It’s no secret that workflows in radiology are changing. A number of factors are impacting interpretation volume, while cutting-edge technologies are transforming how radiologists work.
Tessa Cook, MD, PhD, assistant professor of radiology at the Hospital of the University of Pennsylvania and Director of the Center for Translational Imaging Informatics, has been focused on improving workflows and tapping into analytics to increase efficiencies. She’s written and spoken on the topic on numerous occasions, and is currently working with colleague Hanna Zafar, MD, MHS, on the Automated Radiology Recommendation Tracking Engine (ARRTE), a tool to help specify the modality and timing of follow-up for indeterminate and suspicious lesions.

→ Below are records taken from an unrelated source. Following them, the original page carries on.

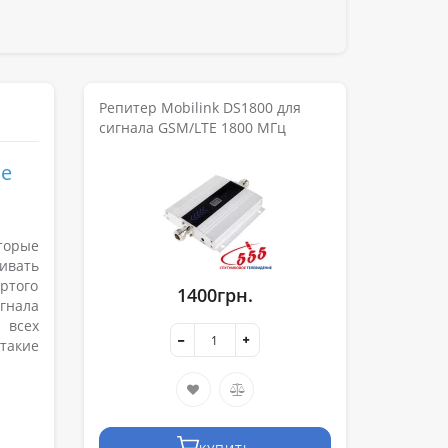
Репитер Mobilink DS1800 для
сигнала GSM/LTE 1800 МГц
ие
торые
ивать
ртого
1400грн.
гнала
 всех
такие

Health Imaging recently spoke with Cook to get her insights on how workflow have changed in recent years and what technologies are essential on the road ahead:
How have workflows in radiology changed in recent years?
Tessa Cook: In recent years, the volumes have increased and those have definitely brought workflow challenges to radiology. One of the things that happened in the last 10 to 15 years has been the introduction of voice-recognition, PACS, virtual elimination of transcription…the majority of folks are trending towards electronic solutions. As part of that, we have been able to accommodate more volume, and the combination of more volume—or electronic solutions enabling more volume leading to the need for more electronic solutions—has really been one of the biggest changes in workflow.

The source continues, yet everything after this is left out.